What you have to do: Copy exactly the line that contains "Can you find small bowel?" plus all remaining lines of the data, and leave out every line before it.

※

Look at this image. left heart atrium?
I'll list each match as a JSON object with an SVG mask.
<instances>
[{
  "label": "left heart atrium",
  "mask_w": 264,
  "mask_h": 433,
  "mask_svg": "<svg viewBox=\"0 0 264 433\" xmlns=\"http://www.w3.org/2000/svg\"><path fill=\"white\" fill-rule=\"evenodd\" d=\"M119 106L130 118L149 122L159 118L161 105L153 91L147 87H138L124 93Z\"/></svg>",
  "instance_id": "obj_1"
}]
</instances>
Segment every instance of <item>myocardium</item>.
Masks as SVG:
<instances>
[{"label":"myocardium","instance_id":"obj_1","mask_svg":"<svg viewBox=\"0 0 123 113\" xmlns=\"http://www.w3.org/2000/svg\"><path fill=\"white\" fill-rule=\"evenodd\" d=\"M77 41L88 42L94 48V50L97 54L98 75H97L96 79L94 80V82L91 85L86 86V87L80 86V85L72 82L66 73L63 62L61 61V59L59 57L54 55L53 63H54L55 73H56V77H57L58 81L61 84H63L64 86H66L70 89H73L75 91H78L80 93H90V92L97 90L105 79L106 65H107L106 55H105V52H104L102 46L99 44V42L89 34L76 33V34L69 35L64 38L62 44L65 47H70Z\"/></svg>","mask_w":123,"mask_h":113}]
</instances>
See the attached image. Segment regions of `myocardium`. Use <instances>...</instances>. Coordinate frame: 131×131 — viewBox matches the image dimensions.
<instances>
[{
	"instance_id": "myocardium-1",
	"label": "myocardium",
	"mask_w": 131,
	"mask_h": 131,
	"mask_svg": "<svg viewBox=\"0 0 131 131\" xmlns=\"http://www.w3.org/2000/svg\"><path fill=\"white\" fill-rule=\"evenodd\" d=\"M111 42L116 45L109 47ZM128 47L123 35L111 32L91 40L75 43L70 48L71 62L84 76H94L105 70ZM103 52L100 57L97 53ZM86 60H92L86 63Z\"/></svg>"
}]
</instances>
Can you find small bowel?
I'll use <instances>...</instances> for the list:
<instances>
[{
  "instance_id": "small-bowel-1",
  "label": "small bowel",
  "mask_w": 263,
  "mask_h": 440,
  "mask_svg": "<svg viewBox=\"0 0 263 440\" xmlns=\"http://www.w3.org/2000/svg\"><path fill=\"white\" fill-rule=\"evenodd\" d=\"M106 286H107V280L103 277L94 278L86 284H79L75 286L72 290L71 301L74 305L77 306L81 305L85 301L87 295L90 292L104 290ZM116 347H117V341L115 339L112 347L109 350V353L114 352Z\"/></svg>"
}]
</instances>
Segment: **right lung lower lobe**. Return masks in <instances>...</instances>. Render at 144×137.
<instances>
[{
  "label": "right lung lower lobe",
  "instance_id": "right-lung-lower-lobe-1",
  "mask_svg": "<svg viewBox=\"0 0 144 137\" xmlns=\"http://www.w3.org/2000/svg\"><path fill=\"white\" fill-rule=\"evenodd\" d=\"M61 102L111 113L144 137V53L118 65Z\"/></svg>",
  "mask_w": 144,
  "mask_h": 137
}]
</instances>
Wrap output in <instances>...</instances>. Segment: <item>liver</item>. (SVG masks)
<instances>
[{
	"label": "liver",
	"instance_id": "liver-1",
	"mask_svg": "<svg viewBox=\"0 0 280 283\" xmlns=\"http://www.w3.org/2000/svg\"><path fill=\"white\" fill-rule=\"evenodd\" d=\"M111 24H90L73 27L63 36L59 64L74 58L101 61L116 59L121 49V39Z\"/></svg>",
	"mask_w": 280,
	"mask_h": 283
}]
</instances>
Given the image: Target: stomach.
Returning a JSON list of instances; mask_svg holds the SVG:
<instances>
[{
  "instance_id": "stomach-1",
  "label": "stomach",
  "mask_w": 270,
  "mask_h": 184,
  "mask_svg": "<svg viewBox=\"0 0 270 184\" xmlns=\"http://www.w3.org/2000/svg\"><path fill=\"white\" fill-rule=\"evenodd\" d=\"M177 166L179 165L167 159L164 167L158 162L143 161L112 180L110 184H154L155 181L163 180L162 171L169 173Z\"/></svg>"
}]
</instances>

※

Output of the task:
Can you find small bowel?
I'll use <instances>...</instances> for the list:
<instances>
[{
  "instance_id": "small-bowel-1",
  "label": "small bowel",
  "mask_w": 263,
  "mask_h": 440,
  "mask_svg": "<svg viewBox=\"0 0 263 440\" xmlns=\"http://www.w3.org/2000/svg\"><path fill=\"white\" fill-rule=\"evenodd\" d=\"M106 286H107V280L103 277L94 278L86 284H79L75 286L72 290L71 301L74 305L77 306L81 305L85 301L87 295L90 292L104 290ZM116 347H117V341L115 339L112 347L109 350V353L114 352Z\"/></svg>"
}]
</instances>
Segment: **right lung lower lobe**. Return masks in <instances>...</instances>. Render at 144×137.
<instances>
[{
  "label": "right lung lower lobe",
  "instance_id": "right-lung-lower-lobe-1",
  "mask_svg": "<svg viewBox=\"0 0 144 137\" xmlns=\"http://www.w3.org/2000/svg\"><path fill=\"white\" fill-rule=\"evenodd\" d=\"M61 102L111 113L144 137V53L118 65Z\"/></svg>",
  "mask_w": 144,
  "mask_h": 137
}]
</instances>
Wrap output in <instances>...</instances>. Segment: <item>liver</item>. (SVG masks)
<instances>
[{
	"label": "liver",
	"instance_id": "liver-1",
	"mask_svg": "<svg viewBox=\"0 0 280 283\" xmlns=\"http://www.w3.org/2000/svg\"><path fill=\"white\" fill-rule=\"evenodd\" d=\"M111 24H90L73 27L63 36L59 64L74 58L101 61L116 59L121 49V39Z\"/></svg>",
	"mask_w": 280,
	"mask_h": 283
}]
</instances>
Given the image: Target: stomach.
Returning a JSON list of instances; mask_svg holds the SVG:
<instances>
[{
  "instance_id": "stomach-1",
  "label": "stomach",
  "mask_w": 270,
  "mask_h": 184,
  "mask_svg": "<svg viewBox=\"0 0 270 184\" xmlns=\"http://www.w3.org/2000/svg\"><path fill=\"white\" fill-rule=\"evenodd\" d=\"M177 166L179 165L167 159L164 167L158 162L143 161L112 180L110 184H154L155 181L163 180L162 171L169 173Z\"/></svg>"
}]
</instances>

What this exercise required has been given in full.